The main reason for this result is the groundswell of
frustration and anger at the total indifference, neglect and even disconnect
with the agricultural community in the state. The BJP is still a party of the
middle class. In the last thirty years, this class has spread even in the rural
areas. The growth of educational institutions, the tentacles of taluka and
district level government offices, the spread of the banking sector, the rise
of the computer and mobile phone generation and the aspiration of becoming
metrosexual, particularly in the age group of 16 to 30, has generated disdain
for agriculture. This new, rural white collar, non-agricultural class provided
political backing to the BJP. But the rural economy, which supports this class
is still agricultural.
Cruel drought
The cruel drought conditions and consequent devastation of
the farmers, not only in Vidarbha and Marathwada, but even in the rest of the
state, burst rudely the bubble of hope created by the blitzkrieg of the Modi campaign.

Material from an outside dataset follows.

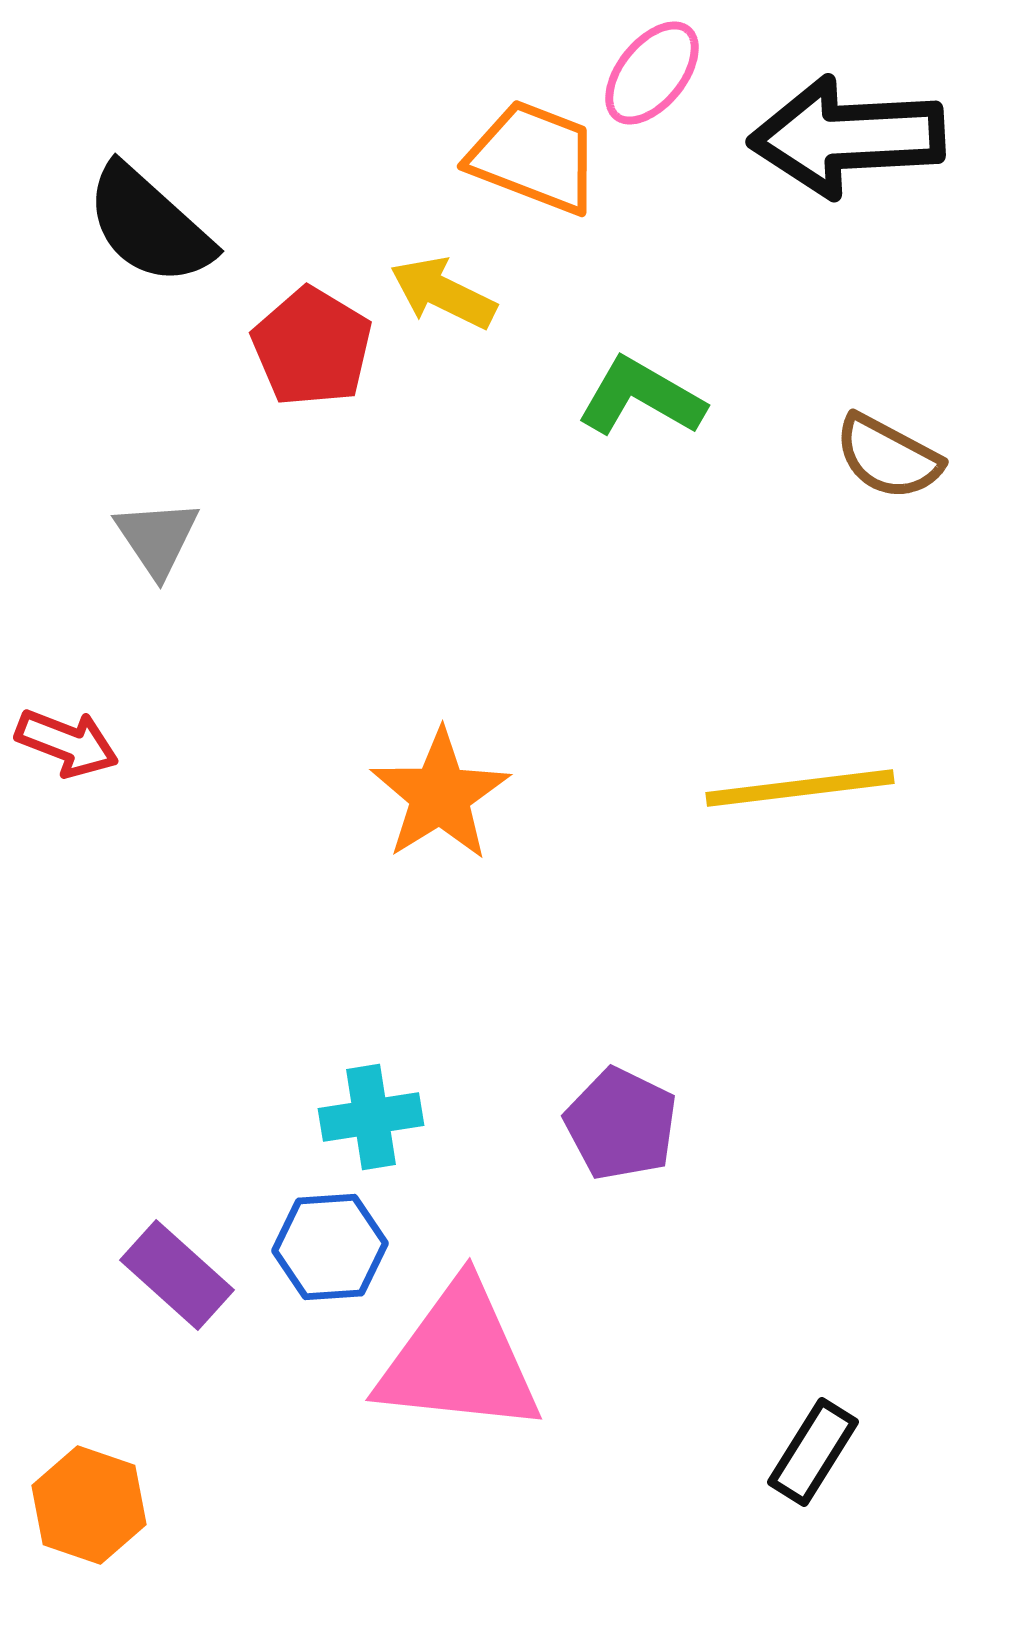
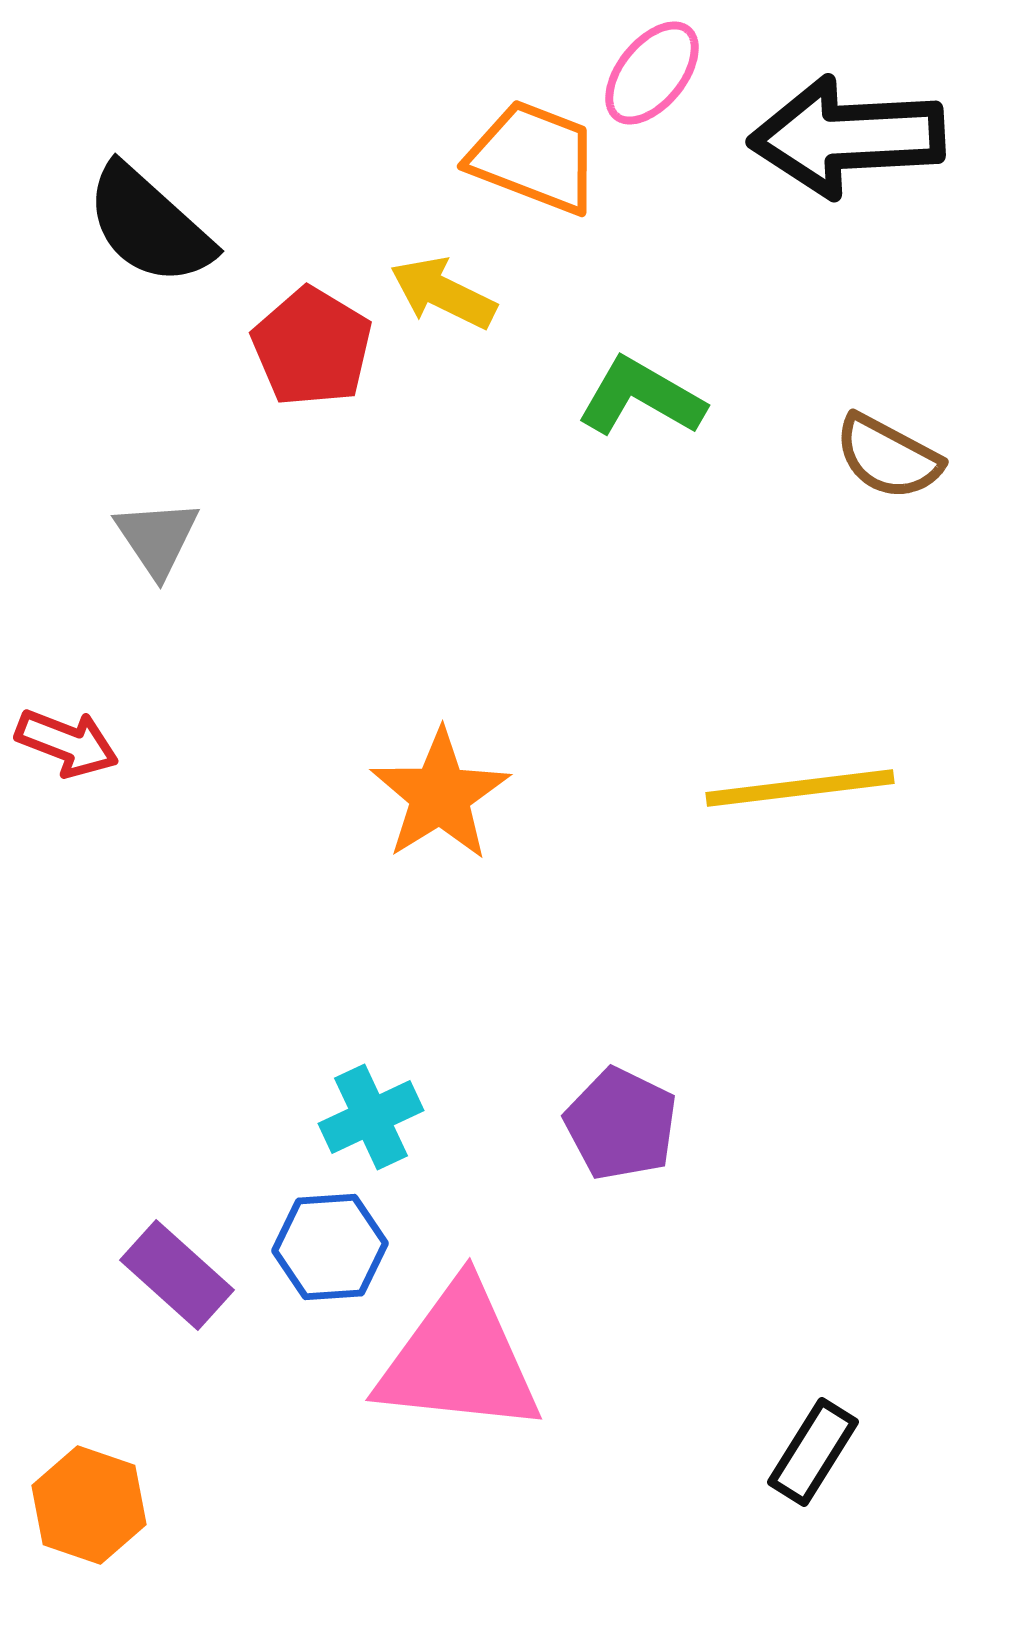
cyan cross: rotated 16 degrees counterclockwise
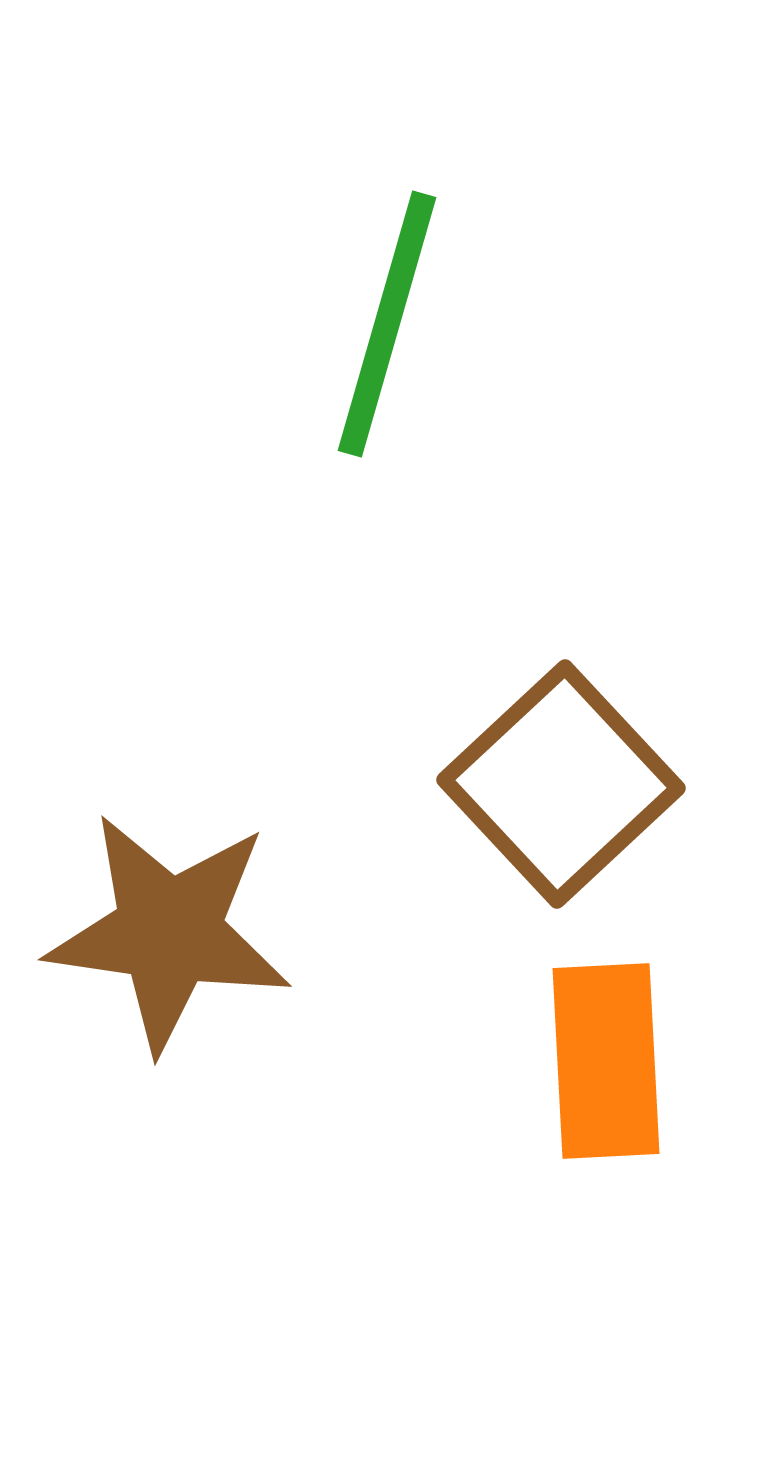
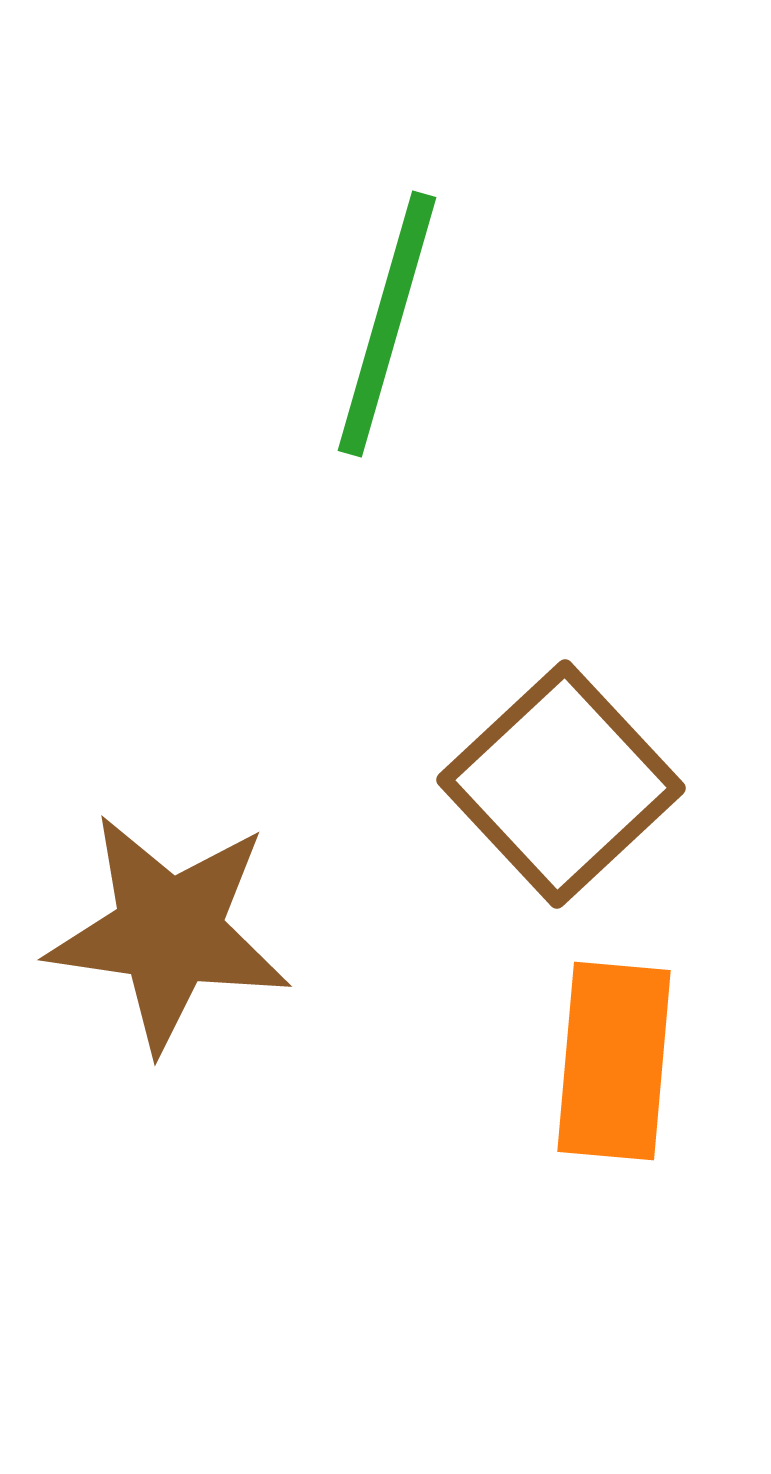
orange rectangle: moved 8 px right; rotated 8 degrees clockwise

Farmers were also lured by the promise of high remunerative prices for the
agricultural produce and bonus made by the BJP. The party knew that it was
promising the impossible. But they convinced themselves that in elections and
war, everything is permissible. The Congress and the NCP, despite their
corruption and power-centric politics are still rooted in the soil. They still
communicate in the language that farmer understands.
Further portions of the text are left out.